Arneb begann zu verhandeln. „Das mit dem Schiedsrichter kannst du vergessen. Aber ich trainiere mit dir. Dafür reservierst du mir den Platz neben Isa!“
„Mann, muss Liebe schön sein!“ Sirrah verzog das Gesicht. „Hoffentlich ist das nicht ansteckend!“
Am Ende der Woche hatte sie es geschafft: Das letzte Getreidefeld war abgeerntet. Sirrah parkte den Mähdrescher in der Maschinenhalle und betrachtete die Flut aus Getreidekörnern, die sich aus dem Laderaum in den Container ergoss. Wenn dies nur die letzte Erntezeit wäre, die sie zu Hause verbrachte!
Das Rauschen des Korns übertönte seine leisen Schritte. „Na, hast du inzwischen fleißig trainiert?“ Wie aus dem Nichts erschienen, stand Tihal plötzlich vor ihr.
„Brauch ich nicht.“ Sirrah straffte die Schultern. „Arneb habe ich neulich fünf zu eins besiegt!“ Warum hatte Tihal das blöde Spiel nicht einfach vergessen?
„Tatsächlich?“ Mit einem liebenswürdigen Lächeln lehnte er sich an den Container. „Dein Bruder ist allerdings auch kein ernsthafter Gegner!“
„Das können wir gerne nachprüfen. Ich bin hier gleich fertig, du kannst schon mal einen Ball holen!“
„Ist bereits erledigt!“ Tihal hielt Sirrah einen kleinen, elastischen Ball vor die Nase.
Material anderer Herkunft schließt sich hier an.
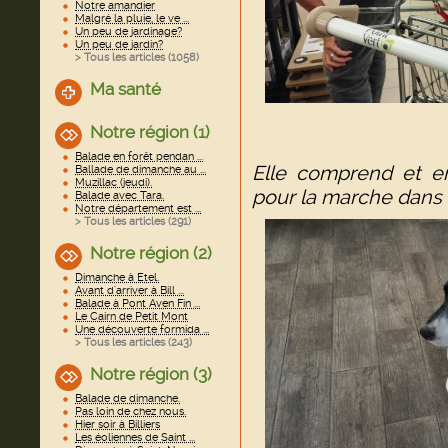
Notre amandier
Malgré la pluie, le ve ...
Un peu de jardinage?
Un peu de jardin?
> Tous les articles (
1058
)
Ma santé
Notre région (1)
Balade en forêt pendan ...
Elle comprend et e
Ballade de dimanche au ...
Muzillac (jeudi).
pour la marche dans l
Balade avec Tara.
Notre département est ...
> Tous les articles (
291
)
Notre région (2)
Dimanche à Etel.
Avant d'arriver à Bill ...
Balade à Pont Aven Fin ...
Le Cairn de Petit Mont
Une découverte formida ...
> Tous les articles (
243
)
Notre région (3)
Balade de dimanche.
Pas loin de chez nous.
Hier soir à Billiers
Les éoliennes de Saint ...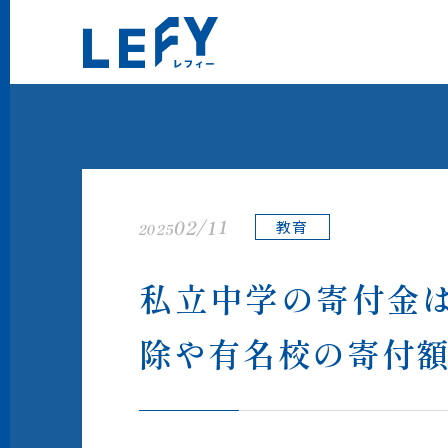
LEFY（レフィー）
02/11
教育
2025
私立中学の寄付金
除や有名校の寄付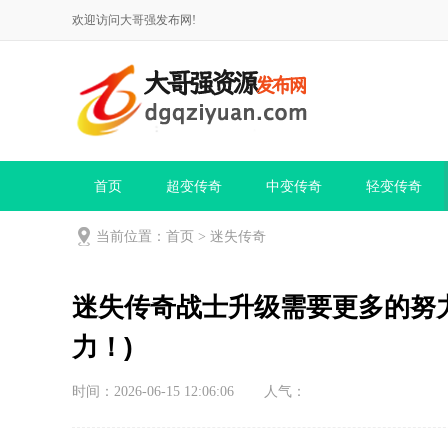
欢迎访问大哥强发布网!
首页
超变传奇
中变传奇
轻变传奇
当前位置：
首页
>
迷失传奇
迷失传奇战士升级需要更多的努力
力！)
时间：2026-06-15 12:06:06
人气：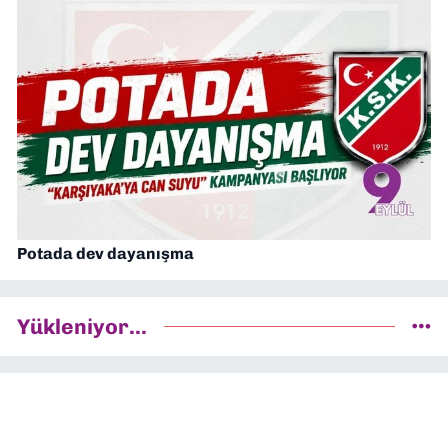
Potada dev dayanışma
Yükleniyor...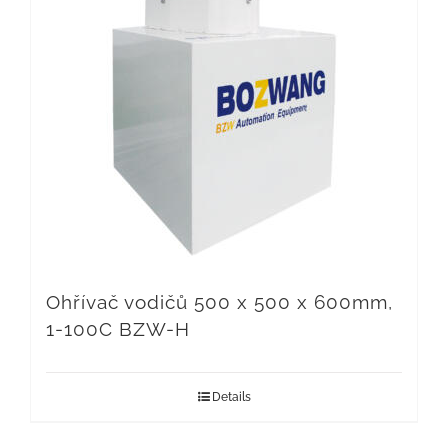
Ohřívač vodičů 500 x 500 x 600mm,
1-100C BZW-H
Details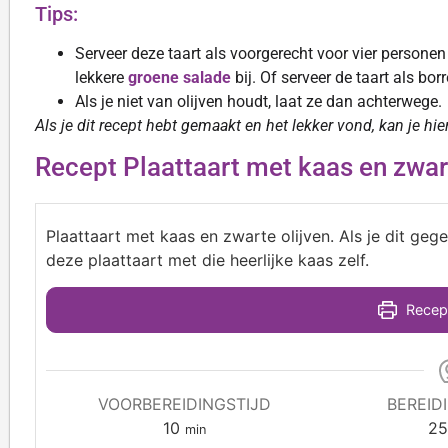
Tips:
Serveer deze taart als voorgerecht voor vier persone
lekkere
groene salade
bij. Of serveer de taart als bor
Als je niet van olijven houdt, laat ze dan achterwege.
Als je dit recept hebt gemaakt en het lekker vond, kan je hi
Recept Plaattaart met kaas en zwart
Plaattaart met kaas en zwarte olijven. Als je dit ge
deze plaattaart met die heerlijke kaas zelf.
Recept
VOORBEREIDINGSTIJD
BEREID
10
2
min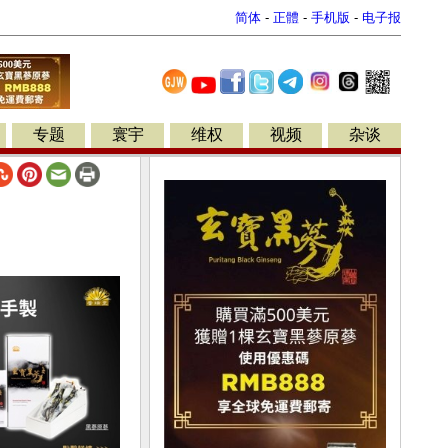
简体
-
正體
-
手机版
-
电子报
专题
寰宇
维权
视频
杂谈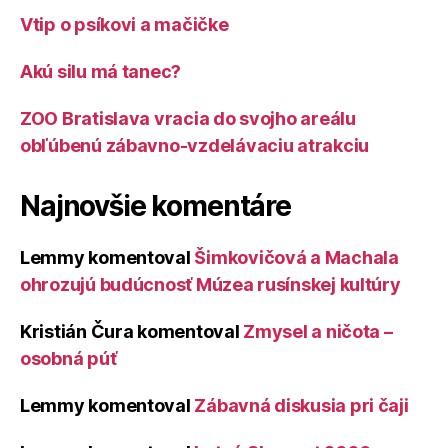
Vtip o psíkovi a mačičke
Akú silu má tanec?
ZOO Bratislava vracia do svojho areálu
obľúbenú zábavno-vzdelávaciu atrakciu
Najnovšie komentáre
Lemmy
komentoval
Šimkovičová a Machala
ohrozujú budúcnosť Múzea rusínskej kultúry
Kristián Čura
komentoval
Zmysel a ničota –
osobná púť
Lemmy
komentoval
Zábavná diskusia pri čaji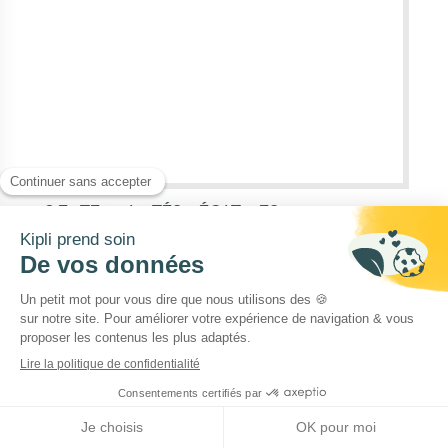
2.EXTERNALITÉS NÉGATIVES
Dans l'article sur la housse, vous trouverez une
explication exhaustive de ce que sont les
externalités négatives
.
En particulier, entre un matelas en latex
naturel et un matelas en polyuréthane, les
principales externalités négatives qui ne sont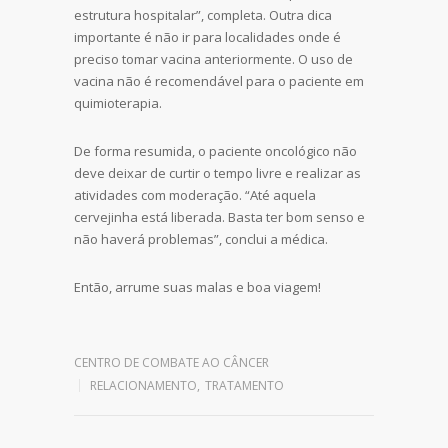
estrutura hospitalar”, completa. Outra dica
importante é não ir para localidades onde é
preciso tomar vacina anteriormente. O uso de
vacina não é recomendável para o paciente em
quimioterapia.
De forma resumida, o paciente oncológico não
deve deixar de curtir o tempo livre e realizar as
atividades com moderação. “Até aquela
cervejinha está liberada. Basta ter bom senso e
não haverá problemas”, conclui a médica.
Então, arrume suas malas e boa viagem!
Leave a reply
CENTRO DE COMBATE AO CÂNCER
RELACIONAMENTO
,
TRATAMENTO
Misstrauisch betrachtete sie ihn von allen Seiten. „Du hast damit doch nicht irgendwas angestellt?“
„Du weißt, dass ich das nicht nötig habe!“
Sirrah ließ die Luke des Containers mit einem Knall zufallen. Was nahm sich dieser Kerl bloß heraus? Ihre Großmutter würde jetzt vermutlich sagen, dass er die einem jungen Mann geziemende Zurückhaltung vermissen ließ.
Sirrah stieß das Tor der Maschinenhalle mit einem Fußtritt auf. Entschlossen stiefelte sie zu dem Spielfeld, das Adhara vor vielen Jahren für ihre Kinder hatte anlegen lassen. Tihal folgte Sirrah mit einem zuversichtlichen Grinsen.
Pi-Tzi war ein Ballspiel, das die ersten Siedler aus ihrer alten Heimat mitgebracht hatten. Man benötigte dazu ein rechteckiges Spielfeld von mindestens sechs Metern Länge und drei Metern Breite, das an den Längsseiten von dreieinhalb Meter hohen Mauern begrenzt wurde. Dort war in zwei Metern Höhe je ein Ring mit dreißig Zentimetern Durchmesser angebracht, der das Ziel darstellte. Zwei Spieler oder zwei Mannschaften mussten nun versuchen, einen kleinen Ball durch einen der beiden Ringe zu schießen. Um diese Aufgabe etwas schwieriger zu gestalten, durfte man den Ball jedoch nicht mit den Händen berühren. Erlaubt waren nur alle anderen Körperteile wie Arme, Beine und Hüften. Somit war bei diesem Spiel reine Körperkraft weniger ausschlaggebend als Ausdauer und Geschicklichkeit.
„Du bekommst den ersten Wurf!“, rief Sirrah großzügig.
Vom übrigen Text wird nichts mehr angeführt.